Die Schulbehörden versuchen diesen Erwartungen zu entsprechen. So sieht die EDK, die Konferenz der kantonalen Erziehungsdirektoren, in der interkantonalen Vereinbarung über die Zusammenarbeit im Bereich der Sonderpädagogik (Sonderpädagogik-Konkordat) ein standardisiertes Abklärungsverfahren vor. Es soll sicherstellen, dass den Bedürfnissen an Bildung und individueller Förderung von Kindern und Jugendlichen landesweit angemessen und in vergleichbarer Weise entsprochen werden kann. Ein entsprechendes Instrument befindet sich im Auftrag der EDK in Entwicklung.

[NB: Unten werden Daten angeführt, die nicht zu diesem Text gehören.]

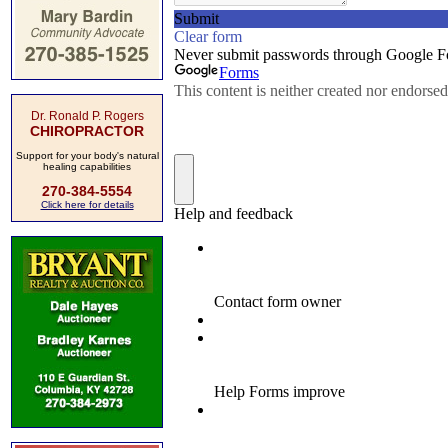
Dr. Ronald P. Rogers
CHIROPRACTOR
Support for your body's natural
healing capabilities
270-384-5554
Click here for details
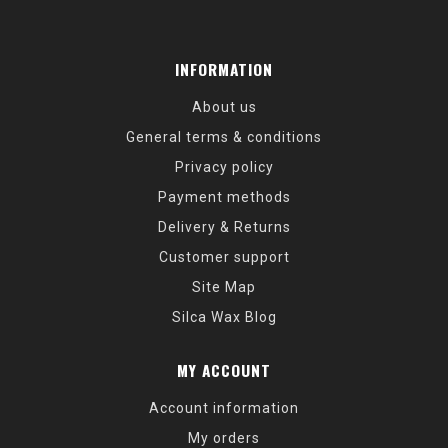
INFORMATION
About us
General terms & conditions
Privacy policy
Payment methods
Delivery & Returns
Customer support
Site Map
Silca Wax Blog
MY ACCOUNT
Account information
My orders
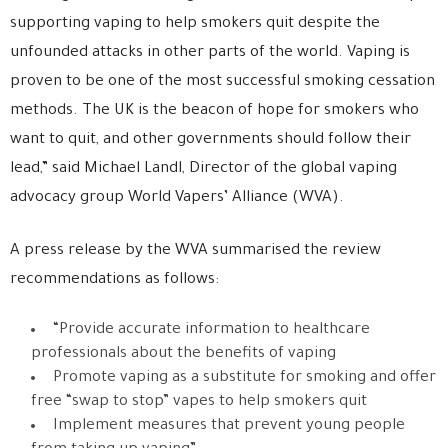
supporting vaping to help smokers quit despite the
unfounded attacks in other parts of the world. Vaping is
proven to be one of the most successful smoking cessation
methods. The UK is the beacon of hope for smokers who
want to quit, and other governments should follow their
lead,” said Michael Landl, Director of the global vaping
advocacy group World Vapers’ Alliance (WVA).
A press release by the WVA summarised the review
recommendations as follows:
“Provide accurate information to healthcare
professionals about the benefits of vaping
Promote vaping as a substitute for smoking and offer
free “swap to stop” vapes to help smokers quit
Implement measures that prevent young people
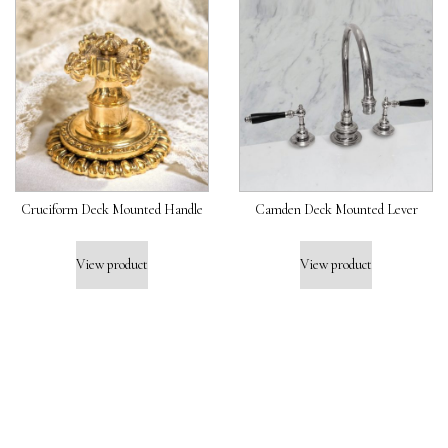
Cruciform Deck Mounted Handle
Camden Deck Mounted Lever
View product
View product
J
O
I
N
U
S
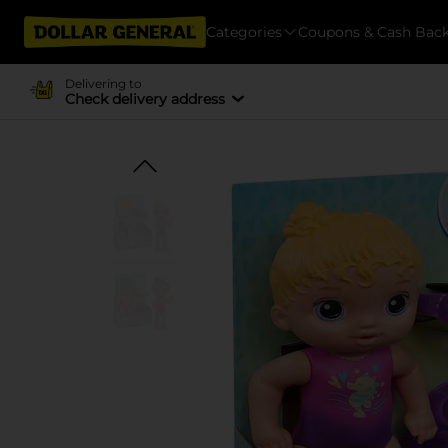
Categories
Coupons & Cash Bac
Delivering to
Check delivery address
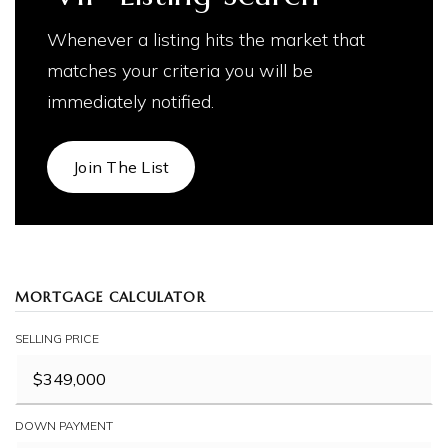
Whenever a listing hits the market that
matches your criteria you will be
immediately notified.
Join The List
MORTGAGE CALCULATOR
SELLING PRICE
DOWN PAYMENT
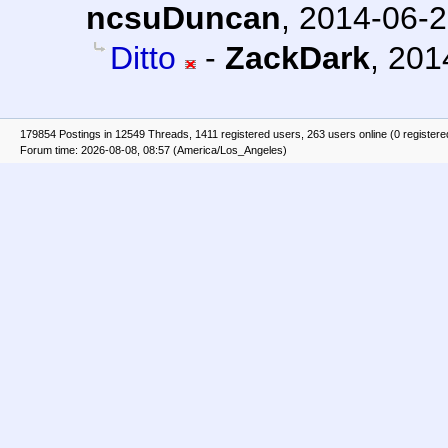
ncsuDuncan
,
2014-06-2
Ditto
-
ZackDark
,
201
179854 Postings in 12549 Threads, 1411 registered users, 263 users online (0 registere
Forum time: 2026-08-08, 08:57 (America/Los_Angeles)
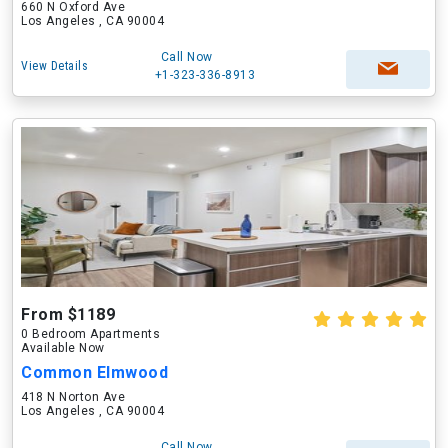
660 N Oxford Ave
Los Angeles , CA 90004
Call Now
View Details
+1-323-336-8913
From $1189
0 Bedroom Apartments
Available Now
Common Elmwood
418 N Norton Ave
Los Angeles , CA 90004
Call Now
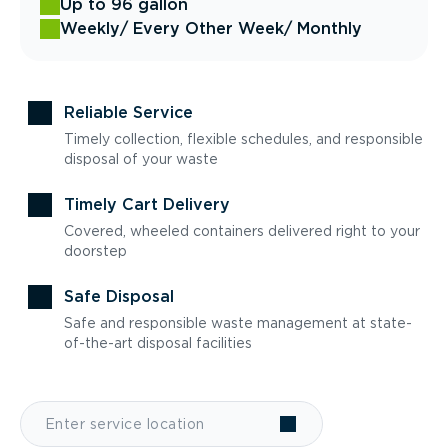
Up to 96 gallon
Weekly
/ Every Other Week
/ Monthly
Reliable Service
Timely collection, flexible schedules, and responsible
disposal of your waste
Timely Cart Delivery
Covered, wheeled containers delivered right to your
doorstep
Safe Disposal
Safe and responsible waste management at state-
of-the-art disposal facilities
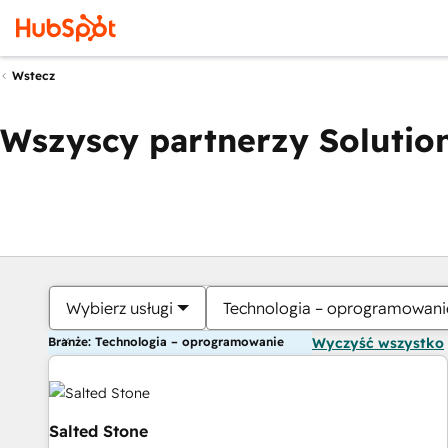
Wstecz
Wszyscy partnerzy Solution
Wybierz usługi
Technologia – oprogramowani
Branże: Technologia – oprogramowanie
Wyczyść wszystko
Salted Stone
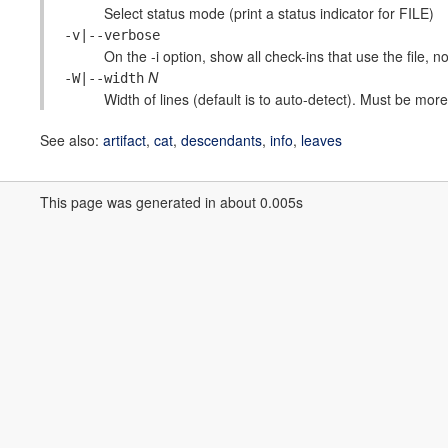
Select status mode (print a status indicator for FILE)
-v|--verbose
On the -i option, show all check-ins that use the file, no
N
-W|--width
Width of lines (default is to auto-detect). Must be more 
See also:
artifact
,
cat
,
descendants
,
info
,
leaves
This page was generated in about 0.005s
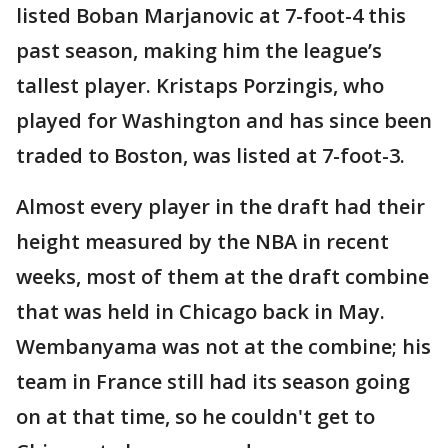
listed Boban Marjanovic at 7-foot-4 this
past season, making him the league’s
tallest player. Kristaps Porzingis, who
played for Washington and has since been
traded to Boston, was listed at 7-foot-3.
Almost every player in the draft had their
height measured by the NBA in recent
weeks, most of them at the draft combine
that was held in Chicago back in May.
Wembanyama was not at the combine; his
team in France still had its season going
on at that time, so he couldn't get to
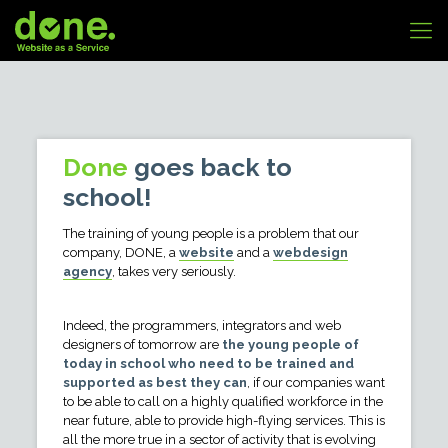
Done
goes back to
school!
The training of young people is a problem that our
company, DONE, a
website
and a
webdesign
agency
, takes very seriously.
Indeed, the programmers, integrators and web
designers of tomorrow are
the young people of
today in school who need to be trained and
supported as best they can
, if our companies want
to be able to call on a highly qualified workforce in the
near future, able to provide high-flying services. This is
all the more true in a sector of activity that is evolving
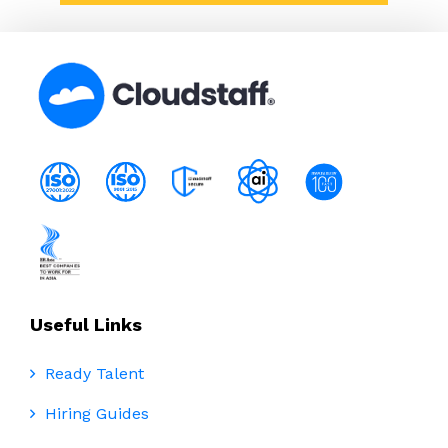
Useful Links
Ready Talent
Hiring Guides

Das Verfahren stützt sich massgeblich auf die „Internationale Klassifikation der Funktionsfähigkeit, Behinderung und Gesundheit“ ICF der Weltgesundheitsorganisation WHO. ICF bietet eine allgemeine Terminologie zur nuancierten Erfassung und Beschreibung einer Behinderung. Der Blickpunkt liegt dabei vor allem auf den Folgen, die Krankheit und Beeinträchtigungen für eine Person haben. Damit stehen nicht mehr ihre Defizite und Grenzen im Zentrum, sondern die individuelle Unterstützung und die ihnen angemessene Hilfe.